Data in this exercise =>
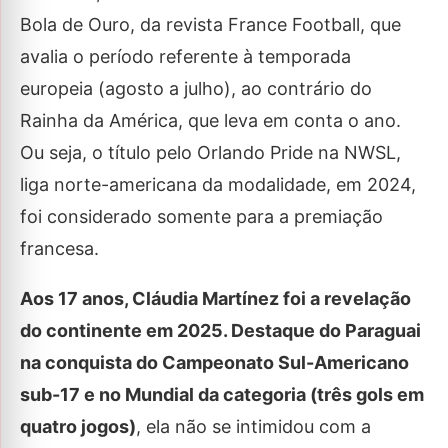
Bola de Ouro, da revista France Football, que
avalia o período referente à temporada
europeia (agosto a julho), ao contrário do
Rainha da América, que leva em conta o ano.
Ou seja, o título pelo Orlando Pride na NWSL,
liga norte-americana da modalidade, em 2024,
foi considerado somente para a premiação
francesa.
Aos 17 anos, Cláudia Martínez foi a revelação
do continente em 2025. Destaque do Paraguai
na conquista do Campeonato Sul-Americano
sub-17 e no Mundial da categoria (três gols em
quatro jogos)
, ela não se intimidou com a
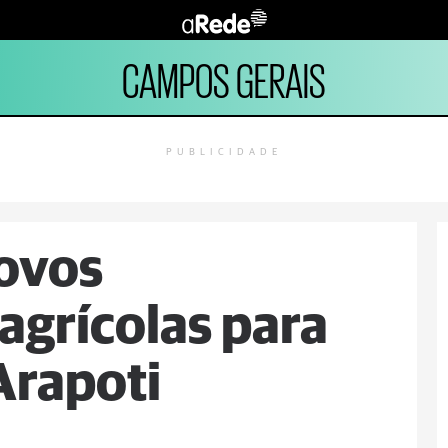
CAMPOS GERAIS
PUBLICIDADE
novos
grícolas para
Arapoti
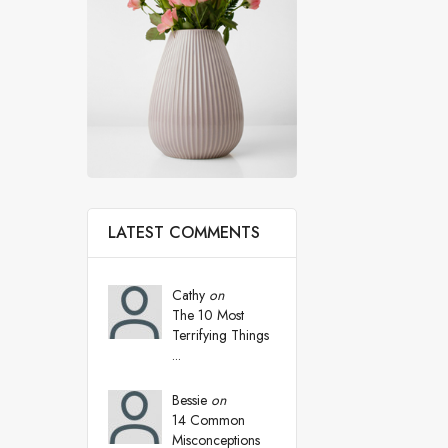
LATEST COMMENTS
Cathy
on
The 10 Most
Terrifying Things
...
Bessie
on
14 Common
Misconceptions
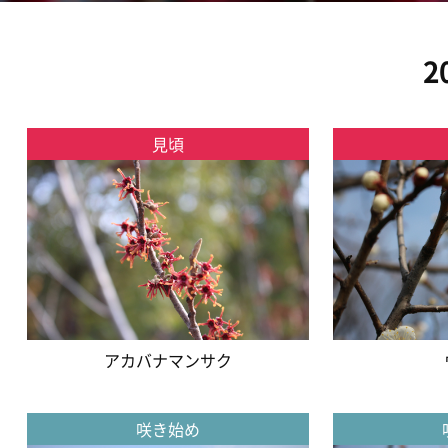
2
見頃
アカバナマンサク
咲き始め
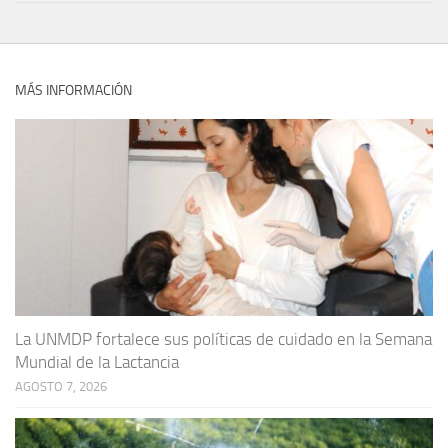
MÁS INFORMACIÓN
La UNMDP fortalece sus políticas de cuidado en la Semana
Mundial de la Lactancia
AGOSTO 7, 2026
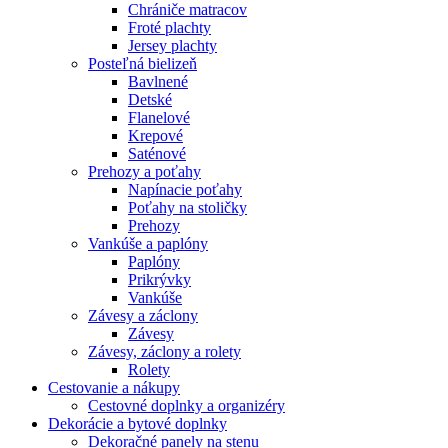
Chrániče matracov
Froté plachty
Jersey plachty
Posteľná bielizeň
Bavlnené
Detské
Flanelové
Krepové
Saténové
Prehozy a poťahy
Napínacie poťahy
Poťahy na stoličky
Prehozy
Vankúše a paplóny
Paplóny
Prikrývky
Vankúše
Závesy a záclony
Závesy
Závesy, záclony a rolety
Rolety
Cestovanie a nákupy
Cestovné doplnky a organizéry
Dekorácie a bytové doplnky
Dekoračné panely na stenu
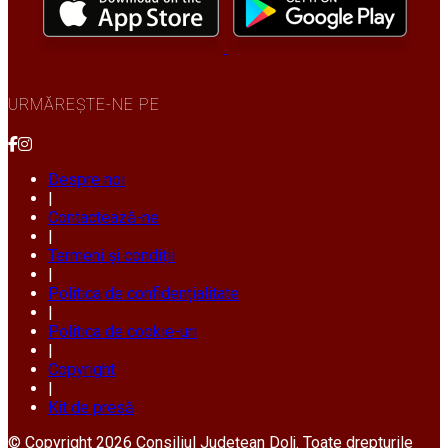
URMĂREȘTE-NE PE
Despre noi
|
Contactează-ne
|
Termeni și condiții
|
Politica de confidențialitate
|
Politica de cookie-uri
|
Copyright
|
Kit de presă
© Copyright 2026 Consiliul Județean Dolj. Toate drepturile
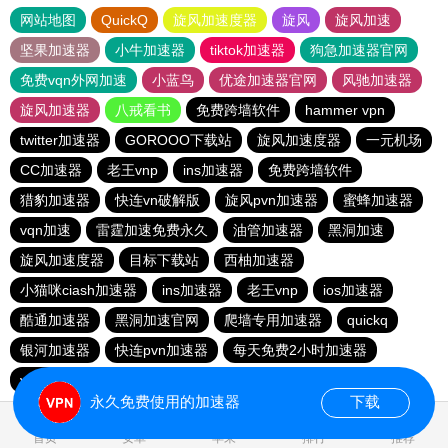
网站地图
QuickQ
旋风加速度器
旋风
旋风加速
坚果加速器
小牛加速器
tiktok加速器
狗急加速器官网
免费vqn外网加速
小蓝鸟
优途加速器官网
风驰加速器
旋风加速器
八戒看书
免费跨墙软件
hammer vpn
twitter加速器
GOROOO下载站
旋风加速度器
一元机场
CC加速器
老王vnp
ins加速器
免费跨墙软件
猎豹加速器
快连vn破解版
旋风pvn加速器
蜜蜂加速器
vqn加速
雷霆加速免费永久
油管加速器
黑洞加速
旋风加速度器
目标下载站
西柚加速器
小猫咪ciash加速器
ins加速器
老王vnp
ios加速器
酷通加速器
黑洞加速官网
爬墙专用加速器
quickq
银河加速器
快连pvn加速器
每天免费2小时加速器
vp免费加速
油管加速器
永久免费使用的加速器
下载
首页
安卓
苹果
排行
推荐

How to complete this task => Give again, word for word, every line from the top of the data through the line with "liga norte-americana da", both ends included, and exclude the pictures.

Result of the exercise =>
Bola de Ouro, da revista France Football, que
avalia o período referente à temporada
europeia (agosto a julho), ao contrário do
Rainha da América, que leva em conta o ano.
Ou seja, o título pelo Orlando Pride na NWSL,
liga norte-americana da modalidade, em 2024,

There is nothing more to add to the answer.